Appendix G On Predictive Distribution of Language Models

In practice, LMs often do not follow Proposition 2.3 due to softmax activations. As such, in our MPC algorithm, when $t\in\mathcal{T}_{\mathrm{p_{val}}}$ and $t\neq\mathrm{encode}(x^{N}_{n_{k}+1})_{1}$ , then $P_{\theta}(x^{N}_{n_{k}+1},t_{k+1}=t|t^{k}_{1})$ may not be $0.0$ (where $\theta$ is the model weights). Eventually, this can potentially increase the complexity of our MPC algorithm during the Passing step.

In this section, we show that given any tokenized LM, we can force its output probabilities to obey Proposition 2.3, without any loss in terms of perplexity score on the token domain. This means that a tokenized LM satisfying Proposition 2.3 will guarantee the correctness of the Passing step in our MPC algorithm.

Finally, before going to the method, we remind the readers that Proposition 3.1 and Corollary 3.2 are factually correct and hold for all $\theta$ . As such, the refactoring step holds regardless.
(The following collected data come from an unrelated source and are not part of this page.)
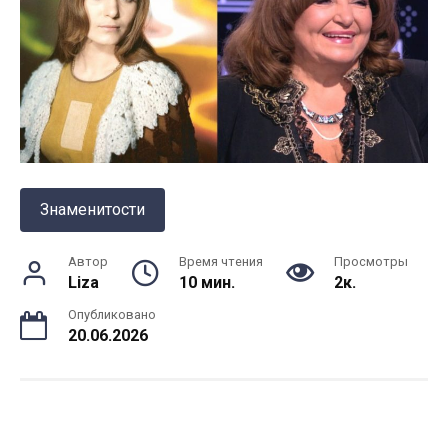
Знаменитости
Автор
Время чтения
Просмотры
Liza
10 мин.
2к.
Опубликовано
20.06.2026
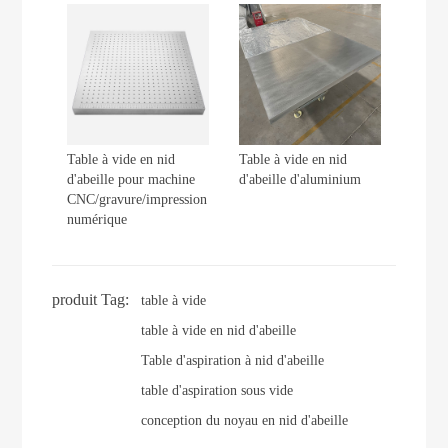
Table à vide en nid
Table à vide en nid
d'abeille pour machine
d'abeille d'aluminium
CNC/gravure/impression
numérique
produit Tag:
table à vide
table à vide en nid d'abeille
Table d'aspiration à nid d'abeille
table d'aspiration sous vide
conception du noyau en nid d'abeille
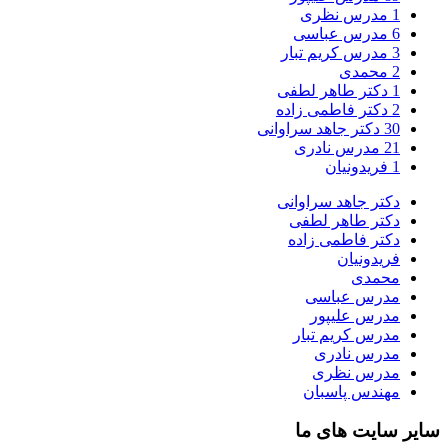
1
مدرس نظری
6
مدرس عباسی
3
مدرس کریم تبار
2
محمدی
1
دکتر طاهر لطفی
2
دکتر فاطمی زاده
30
دکتر جاهد سراوانی
21
مدرس نادری
1
فریدونیان
دکتر جاهد سراوانی
دکتر طاهر لطفی
دکتر فاطمی زاده
فریدونیان
محمدی
مدرس عباسی
مدرس علیپور
مدرس کریم تبار
مدرس نادری
مدرس نظری
مهندس پاسبان
سایر سایت های ما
G.1 Truncate-Renormalization Process

We justify the assumption that our tokenized language model $P_{\theta}(t_{i+1}|t^{i}_{1})$ follows Proposition 2.3. The idea is that we can turn a language model that does not follow Proposition 2.3 to the one that does while guaranteeing that the new model will always result in a lower token-level perplexity score.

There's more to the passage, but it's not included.